It’s not just the Mexican border. Wisconsin Gov. Scott Walker says building a fence between the United States and Canada is “a legitimate issue,” as well.
In an interview with NBC’s “Meet the Press,” the Republican presidential hopeful said that when it comes to tough border security, voters’ concerns include the potential for terrorists and other criminals to come into the US through Canada. Political debate among GOP candidates has focused on building a wall along the southern border to keep out undocumented immigrants, but Governor Walker noted the issue was as much about security as immigration.
“I think we need to secure borders in general,” Walker told NBC’s Chuck Todd.
“Some people have asked us about that in New Hampshire,” he continued. "They raised some very legitimate concerns, including some law enforcement folks that brought that up to me at one of our town hall meetings about a week and a half ago. So that is a legitimate issue for us to look at."
Walker is not the first person to think so. “US land borders historically have been porous, and the boundary with Canada may be even more difficult to defend than the stretch of scrub, desert, and cities to the south,” The Christian Science Monitor's Peter Grier reported back in 2006. At the time, Mr. Grier offered some background on the issue:
In 1997, a Palestinian named Abu Maizar was charged with conspiracy to blow up a New York subway station after being caught trying to cross from Canada. And in a more celebrated recent case, the Algerian national Ahmed Ressam was arrested in Washington state after driving off a ferry from Canada in 1999. Ressam had bomb materials in his car, and had been planning to attack Los Angeles International Airport in the so-called Millennium plot.

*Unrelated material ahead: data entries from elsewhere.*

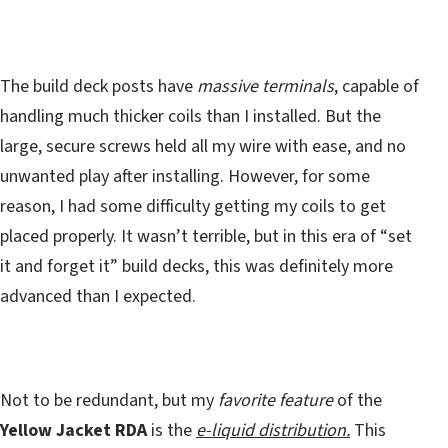
The build deck posts have
massive terminals
, capable of
handling much thicker coils than I installed. But the
large, secure screws held all my wire with ease, and no
unwanted play after installing. However, for some
reason, I had some difficulty getting my coils to get
placed properly. It wasn’t terrible, but in this era of “set
it and forget it” build decks, this was definitely more
advanced than I expected.
Not to be redundant, but my
favorite feature
of the
Yellow Jacket RDA
is the
e-liquid distribution.
This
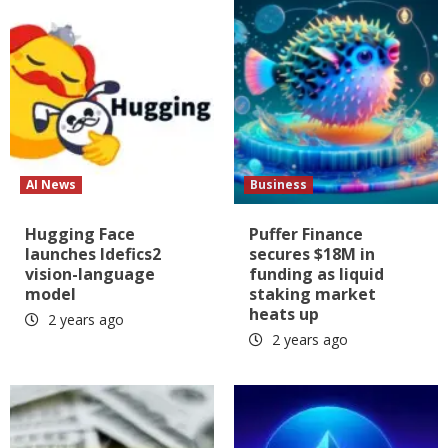
AI News
Business
Hugging Face
Puffer Finance
launches Idefics2
secures $18M in
vision-language
funding as liquid
model
staking market
heats up
2 years ago
2 years ago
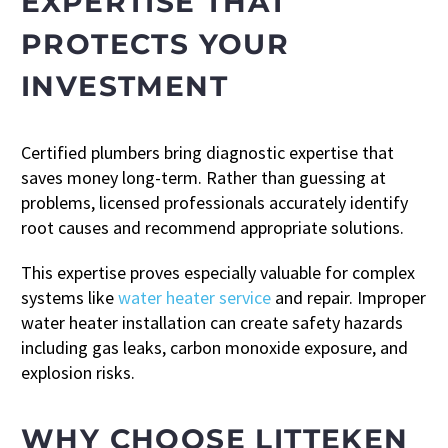
EXPERTISE THAT
PROTECTS YOUR
INVESTMENT
Certified plumbers bring diagnostic expertise that
saves money long-term. Rather than guessing at
problems, licensed professionals accurately identify
root causes and recommend appropriate solutions.
This expertise proves especially valuable for complex
systems like
water heater service
and repair. Improper
water heater installation can create safety hazards
including gas leaks, carbon monoxide exposure, and
explosion risks.
WHY CHOOSE LITTEKEN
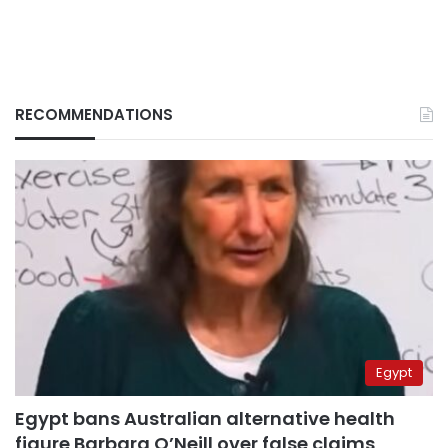
RECOMMENDATIONS
Egypt
Egypt bans Australian alternative health
figure Barbara O’Neill over false claims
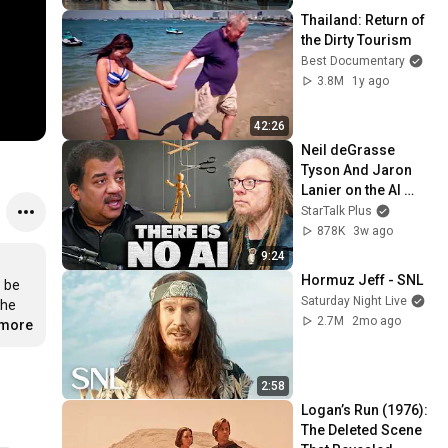
Thailand: Return of 
the Dirty Tourism
Best Documentary
3.8M
1y ago
42:26
Neil deGrasse 
Tyson And Jaron 
Lanier on the AI 
Illusion
StarTalk Plus
878K
3w ago
9:24
Hormuz Jeff - SNL
 be 
Saturday Night Live
he 
2.7M
2mo ago
.more
2:58
Logan’s Run (1976): 
The Deleted Scene 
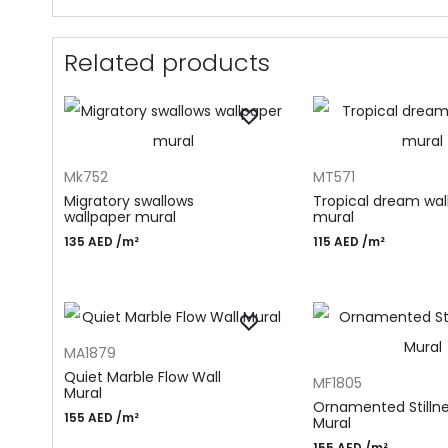
Related products
ADD TO CART
ADD TO CART
Mk752
MT571
Migratory swallows
Tropical dream wal
wallpaper mural
mural
135
AED
/m²
115
AED
/m²
ADD TO CART
MA1879
ADD TO CART
Quiet Marble Flow Wall
MF1805
Mural
Ornamented Stillne
155
AED
/m²
Mural
155
AED
/m²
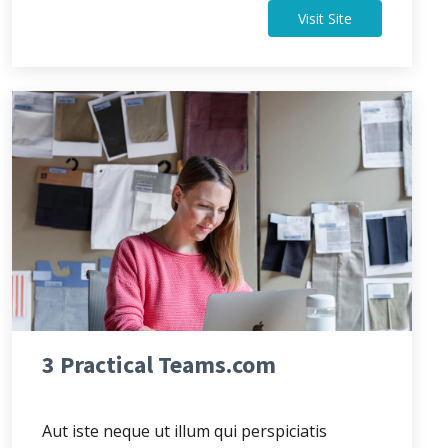
Visit Site
3 Practical Teams.com
Aut iste neque ut illum qui perspiciatis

In 2011, the US Customs Border and Protection Agency proposed building fences and other barriers along the US-Canada border “to manage trouble spots where passage of cross-border violators is difficult to control,” The Canadian Press reported at the time. The proposal followed a warning from the US Government Accountability Office, which noted that only about 30 miles of the nearly 4,000-mile Canadian boundary was properly secure at the time.
In the last year, concerns over security along the northern border have risen again in the wake of two consecutive terrorist attacks in Quebec and Ottawa.
Border security and immigration issues continue to be central to the Republican debate. Walker in particular has come under scrutiny for his wavering position on birthright citizenship, and has tried to focus his immigration comments on enforcing US laws already in the books.
How his latest remarks will affect his campaign is unclear. After a strong start in the winter, Walker has seen a huge dip in support among Iowa voters, a voting bloc crucial to his early-state strategy, The Washington Post reported.
The newest Des Moines Register/Bloomberg News poll out of Iowa found Walker as the favorite of only 8 percent of Republican caucus goers in the state, putting him in third place behind Donald Trump (23 percent) and retired neurosurgeon Ben Carson (18 percent).